Login screen

A user needs login credentials (username and password) to log into the Web Console. It is also possible to log in as a domain user by selecting the check box next to Log Into Domain (a domain user is not related to any mapped domain group). The login format depends on your domain type

Windows Active Directory: DOMAIN\username

Linux and ESET PROTECT Virtual Appliance LDAP: username@FULL.DOMAIN.NAME



If you experience problems logging in or receive error messages while trying to log in, see Web Console Troubleshooting for suggestions to resolve your issue.

You can select your language by clicking the drop-down arrow next to currently selected language, for details see our Knowledgebase article.



Keep in mind that not all elements of the Web Console will change after the language change. Some of the elements are created during the ESET PROTECT installation and cannot be changed.

Allow Session in Multiple Tabs - Web Console can be open in multiple tabs of a single browser.

If the check box is selected, each tab with an open Web Console session in one browser will be connected to the same session. If a new tab is opened, all other tabs connected with the same setting will connect to this new session. If the session is logged out in one of tabs, all other tabs will be logged out too.

If the check box is not selected, each new tab opens a new independent ESET PROTECT Web Console session.

Change password / Use different account - allows you to change password or switch back to the login screen.


Session management and security measures:

Login IP address lockout

After 10 unsuccessful login attempts from the same IP address, further login attempts from this IP address are blocked for approximately 10 minutes. The IP address ban on login attempts does not affect existing sessions. This is indicated by the error message: Login failed: Login from your address was temporarily blocked.

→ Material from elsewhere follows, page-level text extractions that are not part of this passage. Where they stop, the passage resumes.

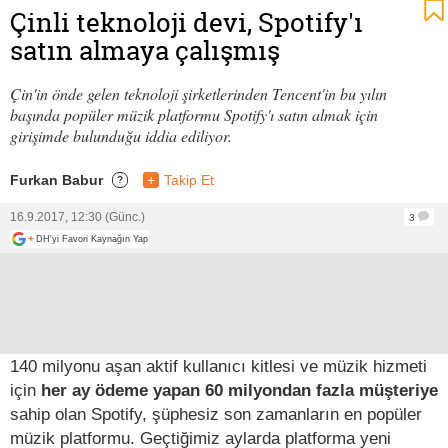
Çinli teknoloji devi, Spotify'ı
satın almaya çalışmış
Çin'in önde gelen teknoloji şirketlerinden Tencent'in bu yılın
başında popüler müzik platformu Spotify'ı satın almak için
girişimde bulunduğu iddia ediliyor.
Furkan Babur
+
Takip Et
?
16.9.2017, 12:30 (Günc.)
3
+
DH'yi Favori Kaynağın Yap
140 milyonu aşan aktif kullanıcı kitlesi ve müzik hizmeti
için
her ay ödeme yapan 60 milyondan fazla müşteriye
sahip olan Spotify, şüphesiz son zamanların en popüler
müzik platformu. Geçtiğimiz aylarda platforma yeni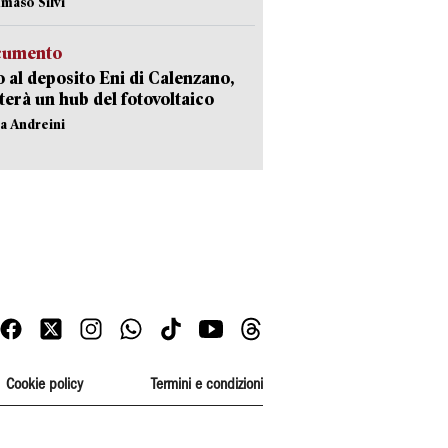
maso Silvi
ocumento
 al deposito Eni di Calenzano,
terà un hub del fotovoltaico
na Andreini
Cookie policy
Termini e condizioni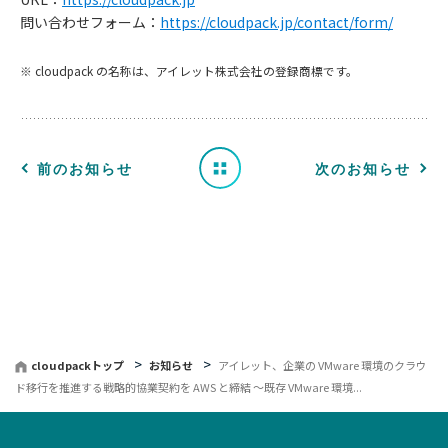
問い合わせフォーム：
https://cloudpack.jp/contact/form/
知
※ cloudpack の名称は、アイレット株式会社の登録商標です。
ら
せ
一
前のお知らせ
次のお知らせ
覧
へ
戻
る
cloudpackトップ
お知らせ
アイレット、企業の VMware 環境のクラウ
ド移行を推進する戦略的協業契約を AWS と締結 〜既存 VMware 環境...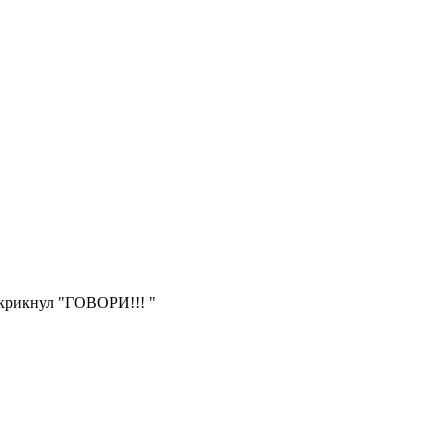
и крикнул "ГОВОРИ!!! "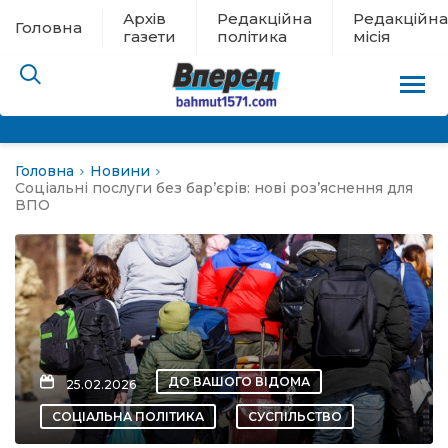
Архів
Редакційна
Редакційна
Головна
газети
політика
місія
Головна
Новини
пам’яті
Соціальні послуги без бар’єрів: нові роз’яснення для
ВПО
 в евакуації
льство
ні новини
ДО ВАШОГО ВІДОМА
25.02.2026
цина
СОЦІАЛЬНА ПОЛІТИКА
СУСПІЛЬСТВО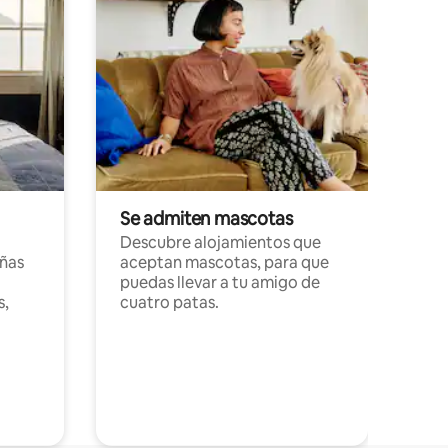
Se admiten mascotas
Descubre alojamientos que
ñas
aceptan mascotas, para que
puedas llevar a tu amigo de
s,
cuatro patas.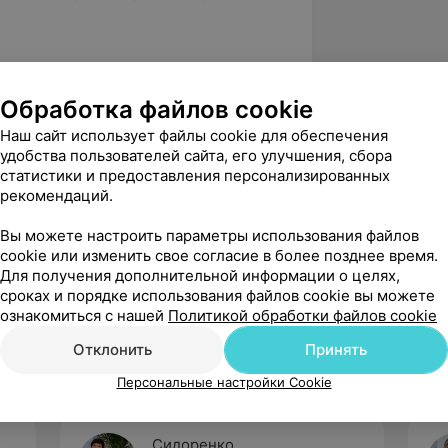
ология и фармакотерапия
Обработка файлов cookie
Наш сайт использует файлы cookie для обеспечения
валификационная категория», БелМАПО
удобства пользователей сайта, его улучшения, сбора
статистики и предоставления персонализированных
я эстетических конструкций», БелМАПО
рекомендаций.
ы современной эндодонтии», БелМАПО
Вы можете настроить параметры использования файлов
валификационная категория», БелМАПО
cookie или изменить свое согласие в более позднее время.
Для получения дополнительной информации о целях,
й стоматологии», БелМАПО
сроках и порядке использования файлов cookie вы можете
ознакомиться с нашей
Политикой обработки файлов cookie
Отклонить
Принять
Персональные настройки Cookie
Сидоренко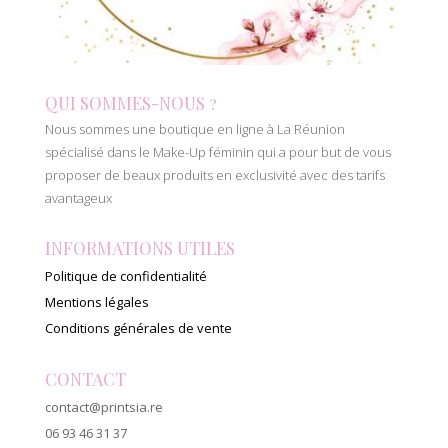
QUI SOMMES-NOUS ?
Nous sommes une boutique en ligne à La Réunion
spécialisé dans le Make-Up féminin qui a pour but de vous
proposer de beaux produits en exclusivité avec des tarifs
avantageux
INFORMATIONS UTILES
Politique de confidentialité
Mentions légales
Conditions générales de vente
CONTACT
contact@printsia.re
06 93 46 31 37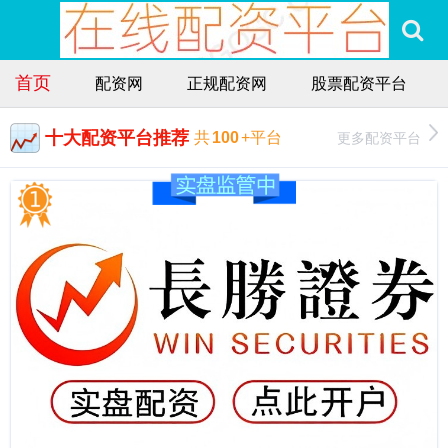
首页
配资网
正规配资网
股票配资平台
十大配资平台推荐
更多配资平台
共
100
+平台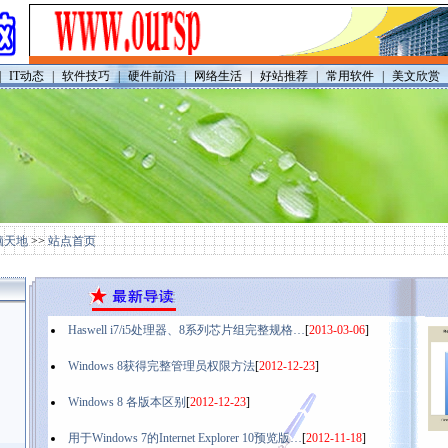
|
IT动态
|
软件技巧
|
硬件前沿
|
网络生活
|
好站推荐
|
常用软件
|
美文欣赏
脑天地
>>
站点首页
Haswell i7/i5处理器、8系列芯片组完整规格…
[
2013-03-06
]
Windows 8获得完整管理员权限方法
[
2012-12-23
]
Windows 8 各版本区别
[
2012-12-23
]
用于Windows 7的Internet Explorer 10预览版…
[
2012-11-18
]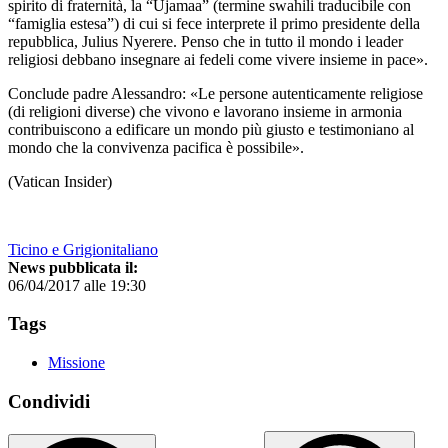
spirito di fraternità, la “Ujamaa” (termine swahili traducibile con
“famiglia estesa”) di cui si fece interprete il primo presidente della
repubblica, Julius Nyerere. Penso che in tutto il mondo i leader
religiosi debbano insegnare ai fedeli come vivere insieme in pace».
Conclude padre Alessandro: «Le persone autenticamente religiose
(di religioni diverse) che vivono e lavorano insieme in armonia
contribuiscono a edificare un mondo più giusto e testimoniano al
mondo che la convivenza pacifica è possibile».
(Vatican Insider)
Ticino e Grigionitaliano
News pubblicata il:
06/04/2017 alle 19:30
Tags
Missione
Condividi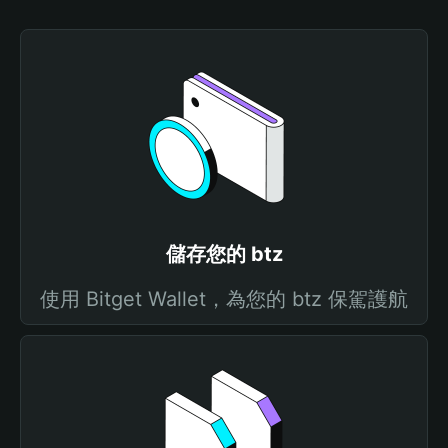
儲存您的 btz
使用 Bitget Wallet，為您的 btz 保駕護航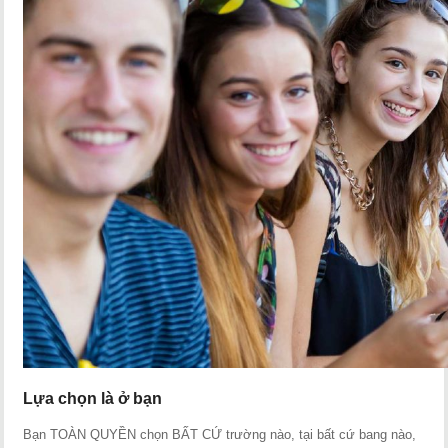
Lựa chọn là ở bạn
Bạn TOÀN QUYỀN chọn BẤT CỨ trường nào, tại bất cứ bang nào,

Wrong session ID address lockout

After using an invalid session ID 15 times from the same IP address, all further connections from this IP address are blocked for approximately 15 minutes. Expired session IDs are not counted. If there is an expired session ID in the browser, it is not considered an attack. The 15 minute IP address ban is for all actions (including valid requests). The ban can be released by restarting Web Console (tomcat service).